El hambre no me perturbaba demasiado. La última comida que yo recordaba había sido aquella cena larga y pesada en casa de Shusgis; seguramente me habían alimentado en Kundershaden, pero de esto no tenía ningún recuerdo. La comida no parecía ser parte de la existencia en esta caja de acero, y yo no pensaba mucho en la comida. La sed, por otra parte, es condición ineludible de la vida. Una vez por día, el camión detenido, se abría la puerta trampa instalada evidentemente con este propósito, y uno de nosotros sacaba afuera la jarra plástica y pronto la devolvían llena, junto con una breve ráfaga de aire helado. No había modo de medir el agua. La jarra pasaba de mano en mano, y cada uno de nosotros tomábamos tres o cuatro buenos sorbos antes que se extendiera la mano próxima, buscando la jarra. Ninguna persona o grupo actuó nunca como distribuidor o guardián; nadie atendía a que se guardara un trago para el hombre de la tos, y que ahora tenía mucha fiebre. Sugerí esto una vez, y los que estaban a mi alrededor asintieron, pero nadie hizo nada. El agua se repartía más o menos equitativamente —nadie trataba de tomar un poco más —y desaparecía en unos pocos minutos. En una ocasión los tres últimos, que se sentaban contra la pared delantera de la caja, se quedaron sin agua; la jarra estaba vacía cuando llegó a ellos. Al día siguiente dos de estos hombres insistieron en ocupar los primeros puestos de la fila, y los ocuparon. El tercero se quedó encogido en el rincón, y nadie se cuidó de que recibiera su ración. ¿Por qué no lo intenté yo? No lo sé. Aquel era el cuarto día en el camión. Si no me hubiesen dado agua, creo que yo no habría protestado. Tenía conciencia de la sed y el sufrimiento de este hombre, y del hombre enfermo, y de los demás, como de mi sed y mi sufrimiento propios. Nada podía hacer contra ese sufrimiento, y por ese motivo yo lo aceptaba, como ellos, plácidamente.

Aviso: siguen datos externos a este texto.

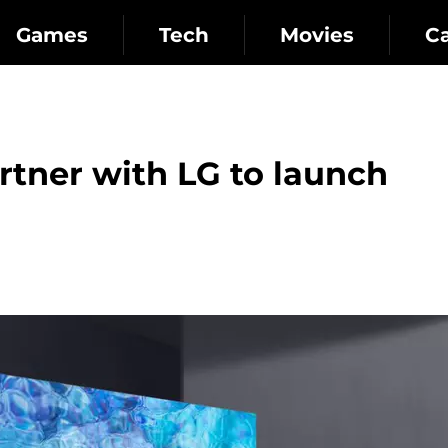
Games
Tech
Movies
C
tner with LG to launch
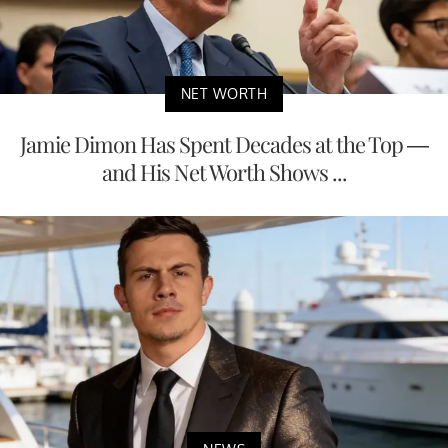
NET WORTH
Jamie Dimon Has Spent Decades at the Top —
and His Net Worth Shows ...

Sé que la gente puede actuar de modos muy distintos en las mismas circunstancias. Estas criaturas eran orgotas, gente entrenada desde el nacimiento en una disciplina de cooperación, obediencia, sumisión a los intereses del grupo. No tenían en verdad cualidades sobresalientes de independencia y decisión. No eran coléricos. Formaban un todo, yo entre ellos; así lo sentían, y esa unidad de grupo donde cada uno tomaba vida de los otros era un refugio y un verdadero apoyo en la noche. Pero no había allí quien hablara por todos; era una entidad acéfala, pasiva.
Quizá unos hombres de temple más combativo se las hubiesen arreglado mejor: hablando más, repartiendo el agua más equitativamente, ayudando a los enfermos, y manteniendo el ánimo. No sé. Sólo sé lo que ocurrió dentro del camión.